One of the fascinating things about COVID is we still do not understand why it is that it would materialize in a particular place, spread violently, and a wave would peak, and then it would break. And nobody still understands why that is. Florida was not hit first, New York was. So, the urban areas that were hit first and badly, they had more fear about it than a place like Florida.

In Florida, Governor Ron DeSantis looked at the data early on and said, okay, it's the old people who are most at risk. Let's do what we can to protect people in nursing homes and everybody else gets to live their life. Now, did that turn out to be the right decision because of Florida's weather? Would that have been the right decision, even in a place that is cold and gray and rainy? We still do not know the answer to that. But I think what is undeniable is we are going to look back in five years and see the enormous migration to places like Florida and Texas and away from places like California and New York. And it is going to have marked a decisive shift in the economy of the U.S.

What is also fascinating to me is that as much as we are talking about this as a question of political beliefs, progressives versus Republicans, there are an awful lot of people who might identify as Democrats who still packed up and moved to Florida or Texas. They voted with their feet.

Larry Bernstein:

Masks is our next topic. And my first question relates to learning. There is a lot of uncertainty in the world, and we do not know what is going on. Fauci said originally no masks, then he said there must be masks, which is fine. I believe that when the facts change, your opinions change. That is normal.
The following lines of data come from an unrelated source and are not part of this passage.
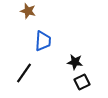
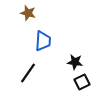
brown star: moved 2 px down
black line: moved 4 px right
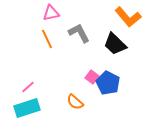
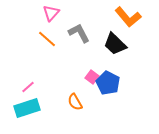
pink triangle: rotated 36 degrees counterclockwise
orange line: rotated 24 degrees counterclockwise
orange semicircle: rotated 18 degrees clockwise
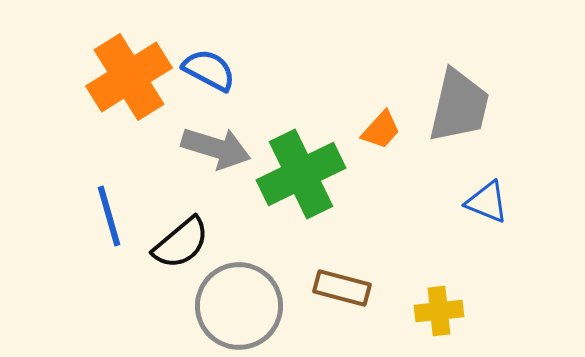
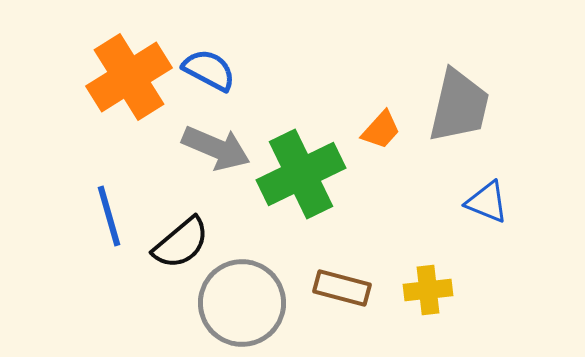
gray arrow: rotated 6 degrees clockwise
gray circle: moved 3 px right, 3 px up
yellow cross: moved 11 px left, 21 px up
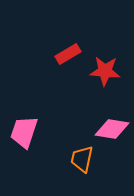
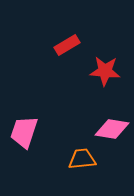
red rectangle: moved 1 px left, 9 px up
orange trapezoid: rotated 72 degrees clockwise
When I change my opinion, I articulate why I thought this, but it turned out that was not right.  What surprised me about the COVID period was that people became quite dogmatic about whatever they decided to do, and then would not change their views when there was learning.
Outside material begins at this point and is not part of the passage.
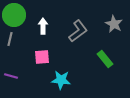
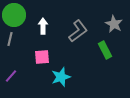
green rectangle: moved 9 px up; rotated 12 degrees clockwise
purple line: rotated 64 degrees counterclockwise
cyan star: moved 3 px up; rotated 24 degrees counterclockwise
With masks, today the science would suggest that N95s are excellent at protecting you. But the cloth masks, some of these things that gardeners wore were worthless. I often saw children or adults with the mask just below the mouth and nose obviously having no value. We know that people would go to restaurants, wear the masks, and then take them off to eat. How do you explain the lack of iterative learning from experience? 

Bethany McLean:

Masks became a virtue signaler. If you wore your mask, you were a good person. People wanted to signal their virtue. 

You heard even some of the people at your dinner saying, well, of course a mask must work. And then the doctor who was there, who was the head of a COVID ward said, “well, no, not necessarily.” Particles can escape. Even an N95 mask if it is not properly worn and sanitized before putting it on. And can you have a population effectively sanitize and wear properly fitted masks? If you are taking a mask on and off throughout the day with your dirty hands, what good does that do? What good does it do to mask toddlers? All these questions are ones we are just still unwilling to ask or study. And I guess it just comes down to our desire to show other people that we are virtuous.

Larry Bernstein:

On lockdown, it seemed that the purpose was given originally that we wanted to make sure that the hospitals were not overrun. I caught COVID in December of 2020. And it happened to have been literally the date of peak COVID, which makes sense. When did you expect to get sick? The day that most people get sick.

I was hospitalized. Ari Ciment took care of me at the Mount Sinai Hospital in Miami Beach. And there I was at peak COVID, and the hospital was empty. I got my own room. The COVID ward was not packed. And I was a little bit in shock. I'm like, wait a minute, we shut the economy down. I cannot believe this. 

My interaction with the nursing staff and with the doctors was extremely limited. They would spend five minutes with me a day. I got a chest x-ray. I got some blood work done. And I met Ari. And the reality is that you can get scale.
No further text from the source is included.